Sharp drop in dairy prices alarms

Canterbury farmers will be "burning their chequebooks" and preparing for more uncertainty after a dramatic drop in the global dairy prices.

Dairy prices dropped again in the fortnightly Global Dairy Trade yesterday with the price index slumping 8.9 per cent.

The fall comes after a weak start to the year on Fonterra's online trading platform, with prices down a third since January.

Federated Farmers North Canterbury dairy spokesman Vaughan Beazer said the drop was alarming.

"We are having to burn the chequebooks now. When we know how far it is going to fall we can adjust but we don't know if we are going to see [it drop] another 5 per cent. It's a rollercoaster ride."

North Canterbury farmer Enda Hawe said the result was a disappointment, but not "the end of the world".

"We have to ride the wave when it's high like last year so we can prepare for these sorts of years."

Hawe said farmers had to be realistic about prices returning to their former state.

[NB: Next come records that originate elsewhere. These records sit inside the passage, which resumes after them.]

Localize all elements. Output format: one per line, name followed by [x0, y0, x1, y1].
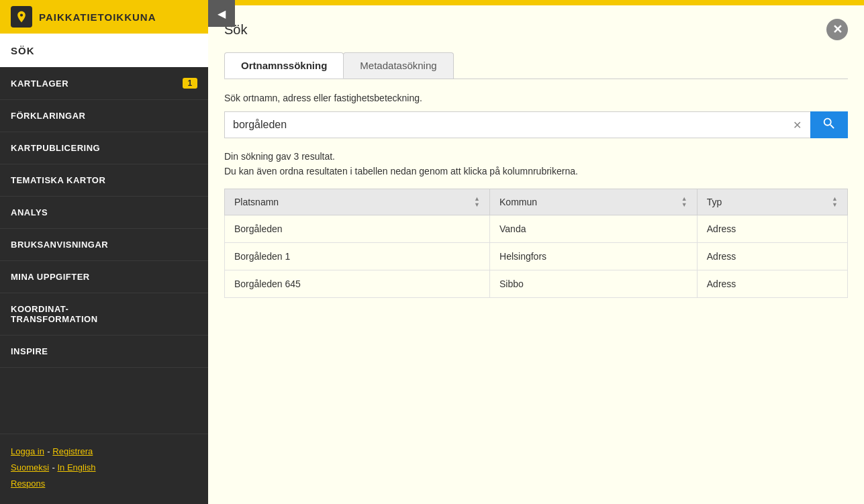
tab-ortnamnssökning[interactable]: Ortnamnssökning	[224, 52, 344, 79]
sidebar-header: PAIKKATIETOIKKUNA	[0, 0, 208, 34]
sidebar-item-bruksanvisningar-label: BRUKSANVISNINGAR	[11, 240, 108, 250]
english-link[interactable]: In English	[57, 462, 95, 472]
sidebar-item-kartpublicering[interactable]: KARTPUBLICERING	[0, 132, 208, 164]
table-row[interactable]: BorgåledenVandaAdress	[225, 215, 848, 242]
results-line2: Du kan även ordna resultaten i tabellen …	[224, 164, 848, 179]
main-area: ◀ Sök ✕ Ortnamnssökning Metadatasökning …	[208, 0, 864, 504]
search-submit-button[interactable]	[810, 111, 848, 138]
results-info: Din sökning gav 3 resultat. Du kan även …	[224, 149, 848, 179]
search-input-row: ✕	[224, 111, 848, 138]
cell-kommun: Sibbo	[490, 270, 698, 297]
search-input[interactable]	[225, 112, 810, 138]
cell-platsnamn: Borgåleden 1	[225, 242, 490, 270]
tab-metadatasökning[interactable]: Metadatasökning	[343, 52, 453, 79]
cell-platsnamn: Borgåleden	[225, 215, 490, 242]
sidebar-item-analys-label: ANALYS	[11, 207, 48, 217]
login-link[interactable]: Logga in	[11, 446, 44, 456]
sidebar-item-forklaringar[interactable]: FÖRKLARINGAR	[0, 100, 208, 132]
search-bar-nav[interactable]: SÖK	[0, 34, 208, 67]
sidebar-item-bruksanvisningar[interactable]: BRUKSANVISNINGAR	[0, 229, 208, 261]
col-header-platsnamn[interactable]: Platsnamn	[225, 189, 490, 215]
sidebar-item-analys[interactable]: ANALYS	[0, 197, 208, 229]
cell-kommun: Vanda	[490, 215, 698, 242]
map-toggle-arrow[interactable]: ◀	[208, 0, 235, 27]
sidebar-item-kartlager[interactable]: KARTLAGER 1	[0, 67, 208, 100]
clear-search-button[interactable]: ✕	[789, 117, 805, 133]
col-header-kommun[interactable]: Kommun	[490, 189, 698, 215]
sidebar-item-koordinat-label: KOORDINAT- TRANSFORMATION	[11, 304, 98, 324]
sidebar-nav: KARTLAGER 1 FÖRKLARINGAR KARTPUBLICERING…	[0, 67, 208, 368]
sidebar-item-tematiska[interactable]: TEMATISKA KARTOR	[0, 164, 208, 197]
sidebar-logo	[11, 6, 32, 28]
sidebar-item-kartlager-label: KARTLAGER	[11, 79, 68, 89]
cell-typ: Adress	[697, 215, 847, 242]
sidebar-item-inspire[interactable]: INSPIRE	[0, 336, 208, 368]
clear-icon: ✕	[793, 119, 802, 132]
dialog-header: Sök ✕	[224, 19, 848, 40]
cell-kommun: Helsingfors	[490, 242, 698, 270]
footer-auth-row: Logga in - Registrera	[11, 445, 197, 457]
table-header-row: Platsnamn Kommun Typ	[225, 189, 848, 215]
sidebar-item-koordinat[interactable]: KOORDINAT- TRANSFORMATION	[0, 293, 208, 336]
register-link[interactable]: Registrera	[52, 446, 93, 456]
sidebar-title: PAIKKATIETOIKKUNA	[39, 11, 156, 23]
col-header-typ[interactable]: Typ	[697, 189, 847, 215]
cell-platsnamn: Borgåleden 645	[225, 270, 490, 297]
kartlager-badge: 1	[183, 78, 197, 89]
results-table-body: BorgåledenVandaAdressBorgåleden 1Helsing…	[225, 215, 848, 297]
sidebar-item-mina-label: MINA UPPGIFTER	[11, 272, 90, 282]
search-dialog: Sök ✕ Ortnamnssökning Metadatasökning Sö…	[208, 5, 864, 504]
footer-respons-row: Respons	[11, 477, 197, 489]
cell-typ: Adress	[697, 242, 847, 270]
sort-icon-typ	[832, 196, 838, 208]
cell-typ: Adress	[697, 270, 847, 297]
respons-link[interactable]: Respons	[11, 478, 45, 489]
dialog-tabs: Ortnamnssökning Metadatasökning	[224, 52, 848, 79]
sidebar: PAIKKATIETOIKKUNA SÖK KARTLAGER 1 FÖRKLA…	[0, 0, 208, 504]
table-row[interactable]: Borgåleden 1HelsingforsAdress	[225, 242, 848, 270]
suomeksi-link[interactable]: Suomeksi	[11, 462, 49, 472]
sidebar-item-mina[interactable]: MINA UPPGIFTER	[0, 261, 208, 293]
sidebar-item-kartpublicering-label: KARTPUBLICERING	[11, 143, 100, 153]
sort-icon-kommun	[681, 196, 687, 208]
sidebar-item-inspire-label: INSPIRE	[11, 346, 48, 356]
results-table: Platsnamn Kommun Typ	[224, 189, 848, 298]
close-button[interactable]: ✕	[826, 19, 848, 40]
search-icon	[822, 116, 836, 134]
arrow-icon: ◀	[218, 7, 226, 20]
sidebar-footer: Logga in - Registrera Suomeksi - In Engl…	[0, 434, 208, 504]
footer-lang-row: Suomeksi - In English	[11, 461, 197, 473]
sidebar-item-tematiska-label: TEMATISKA KARTOR	[11, 175, 105, 185]
table-row[interactable]: Borgåleden 645SibboAdress	[225, 270, 848, 297]
search-description: Sök ortnamn, adress eller fastighetsbete…	[224, 93, 848, 103]
sidebar-item-forklaringar-label: FÖRKLARINGAR	[11, 111, 85, 121]
search-bar-label: SÖK	[11, 45, 35, 56]
search-field-wrapper: ✕	[224, 111, 810, 138]
sort-icon-platsnamn	[474, 196, 480, 208]
results-line1: Din sökning gav 3 resultat.	[224, 149, 848, 164]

"Realistically it's not going to jump back up 10 per cent," he said.

"When you do your own farm budget you know what sustainable is. We made a lot of money last season. This season is going to be a bit tighter."

The price drop has led banks to warn a forecast interest rate rise may not eventuate.

Prices for whole milk powder, down 10.9 per cent, led the decline, while butter prices fared better, down only 1.1 per cent.

According to the Global Dairy Trade exchange, prices are now the lowest since the end of 2012.

Federated Farmers Mid-Canterbury dairy chairwoman Jesse Chan-Dorman said volatility was the only certainty in the industry.

"The long-term outlook is still strong. That's the nature of farming – we put in place mechanisms to work through the volatility."

Farmers would have used last year's healthy payouts to pay down debt or invest in needed equipment, she said.

"It's hard to say if it will be lean. I don't have a crystal ball, but in previous years when it looked lean it turned out OK."

The dairy sector is an important part of the New Zealand economy, with a DairyNZ report this week saying it contributed $14.32 billion to the national economy last year.


Consumers should not expect cheaper milk, butter and cheese following the big price fall in the latest Global Dairy Trade Auction.

Industry analysts and supermarket chains say the impact might not be felt for many months.

Fonterra Brands spokesman Peter McClure said "the farm-gate milk price sets the import costs for milk producers and that hasn't changed at this point."

Waikato University Professor of Agribusiness Dr Jacqueline Rowarth said milk was "cheaper than it has ever been" thanks to increases in salaries.

Salaries had risen on average 1.6 per cent over the past year, while food prices had gone up 1.2 per cent, she said.

A Countdown Supermarkets spokesman said no price cut was expected because there hadn't been a decrease in the price paid to its suppliers.